__Problem details__
Set down the records once more, please, exactly and with the pictures left out.

__Provided records__
--- START ---

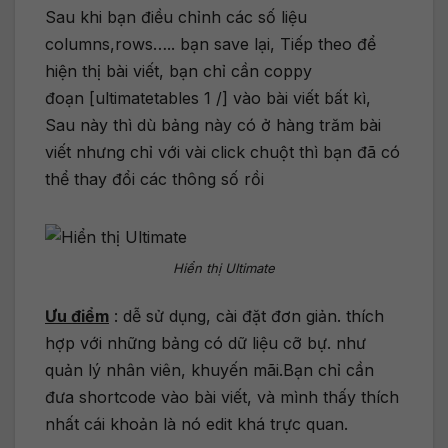
Sau khi bạn điều chỉnh các số liệu
columns,rows….. bạn save lại, Tiếp theo để
hiện thị bài viết, bạn chỉ cần coppy
đoạn [ultimatetables 1 /] vào bài viết bất kì,
Sau này thì dù bảng này có ở hàng trăm bài
viết nhưng chỉ với vài click chuột thì bạn đã có
thể thay đổi các thông số rồi
Hiển thị Ultimate
Ưu điểm
: dễ sử dụng, cài đặt đơn giản. thích
hợp với những bảng có dữ liệu cỡ bự. như
quản lý nhân viên, khuyến mãi.Bạn chỉ cần
đưa shortcode vào bài viết, và mình thấy thích
nhất cái khoản là nó edit khá trực quan.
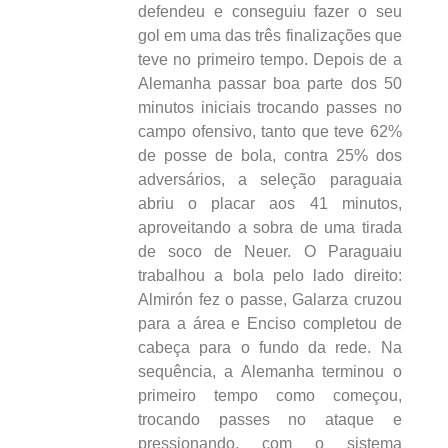
defendeu e conseguiu fazer o seu
gol em uma das três finalizações que
teve no primeiro tempo. Depois de a
Alemanha passar boa parte dos 50
minutos iniciais trocando passes no
campo ofensivo, tanto que teve 62%
de posse de bola, contra 25% dos
adversários, a seleção paraguaia
abriu o placar aos 41 minutos,
aproveitando a sobra de uma tirada
de soco de Neuer. O Paraguaiu
trabalhou a bola pelo lado direito:
Almirón fez o passe, Galarza cruzou
para a área e Enciso completou de
cabeça para o fundo da rede. Na
sequência, a Alemanha terminou o
primeiro tempo como começou,
trocando passes no ataque e
pressionando, com o sistema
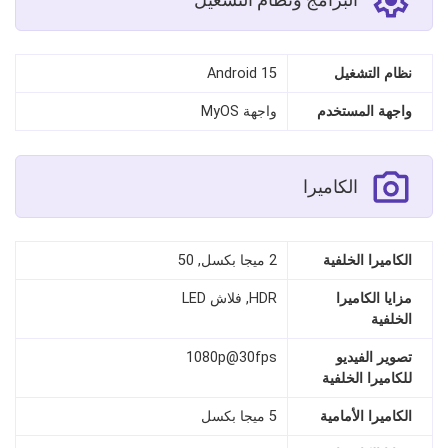
نظام التشغيل
Android 15
واجهة المستخدم
واجهة MyOS
الكاميرا
الكاميرا الخلفية
2 ميجا بكسل, 50
مزايا الكاميرا
HDR, فلاش LED
الخلفية
تصوير الفيديو
1080p@30fps
للكاميرا الخلفية
الكاميرا الأمامية
5 ميجا بكسل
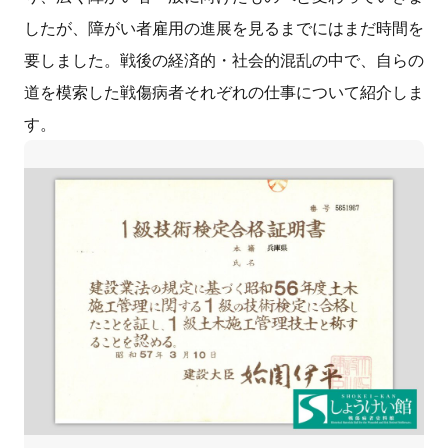
したが、障がい者雇用の進展を見るまでにはまだ時間を
要しました。戦後の経済的・社会的混乱の中で、自らの
道を模索した戦傷病者それぞれの仕事について紹介しま
す。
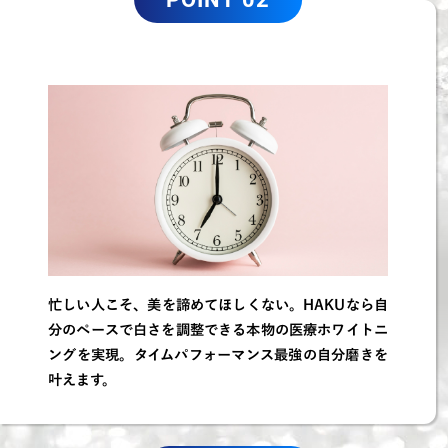
忙しい人こそ、美を諦めてほしくない。HAKUなら自
分のペースで白さを調整できる本物の医療ホワイトニ
ングを実現。タイムパフォーマンス最強の自分磨きを
叶えます。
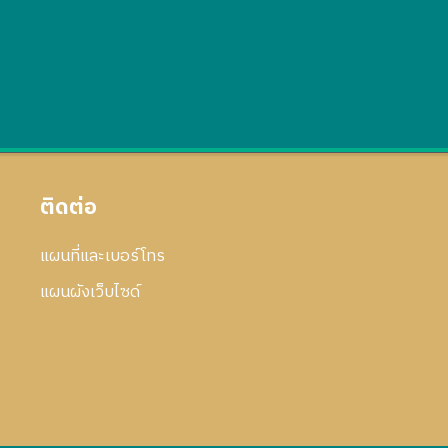
ติดต่อ
แผนที่และเบอร์โทร
แผนผังเว็บไซด์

--- END ---

__Solution below__
Sau khi bạn điều chỉnh các số liệu
columns,rows….. bạn save lại, Tiếp theo để
hiện thị bài viết, bạn chỉ cần coppy
đoạn [ultimatetables 1 /] vào bài viết bất kì,
Sau này thì dù bảng này có ở hàng trăm bài
viết nhưng chỉ với vài click chuột thì bạn đã có
thể thay đổi các thông số rồi
Hiển thị Ultimate
Ưu điểm
: dễ sử dụng, cài đặt đơn giản. thích
hợp với những bảng có dữ liệu cỡ bự. như
quản lý nhân viên, khuyến mãi.Bạn chỉ cần
đưa shortcode vào bài viết, và mình thấy thích
nhất cái khoản là nó edit khá trực quan.
defendeu e conseguiu fazer o seu
gol em uma das três finalizações que
teve no primeiro tempo. Depois de a
Alemanha passar boa parte dos 50
minutos iniciais trocando passes no
campo ofensivo, tanto que teve 62%
de posse de bola, contra 25% dos
adversários, a seleção paraguaia
abriu o placar aos 41 minutos,
aproveitando a sobra de uma tirada
de soco de Neuer. O Paraguaiu
trabalhou a bola pelo lado direito:
Almirón fez o passe, Galarza cruzou
para a área e Enciso completou de
cabeça para o fundo da rede. Na
sequência, a Alemanha terminou o
primeiro tempo como começou,
trocando passes no ataque e
pressionando, com o sistema
نظام التشغيل
Android 15
واجهة المستخدم
واجهة MyOS
الكاميرا
الكاميرا الخلفية
2 ميجا بكسل, 50
مزايا الكاميرا
HDR, فلاش LED
الخلفية
تصوير الفيديو
1080p@30fps
للكاميرا الخلفية
الكاميرا الأمامية
5 ميجا بكسل
したが、障がい者雇用の進展を見るまでにはまだ時間を
要しました。戦後の経済的・社会的混乱の中で、自らの
道を模索した戦傷病者それぞれの仕事について紹介しま
す。
忙しい人こそ、美を諦めてほしくない。HAKUなら自
分のペースで白さを調整できる本物の医療ホワイトニ
ングを実現。タイムパフォーマンス最強の自分磨きを
叶えます。
ติดต่อ
แผนที่และเบอร์โทร
แผนผังเว็บไซด์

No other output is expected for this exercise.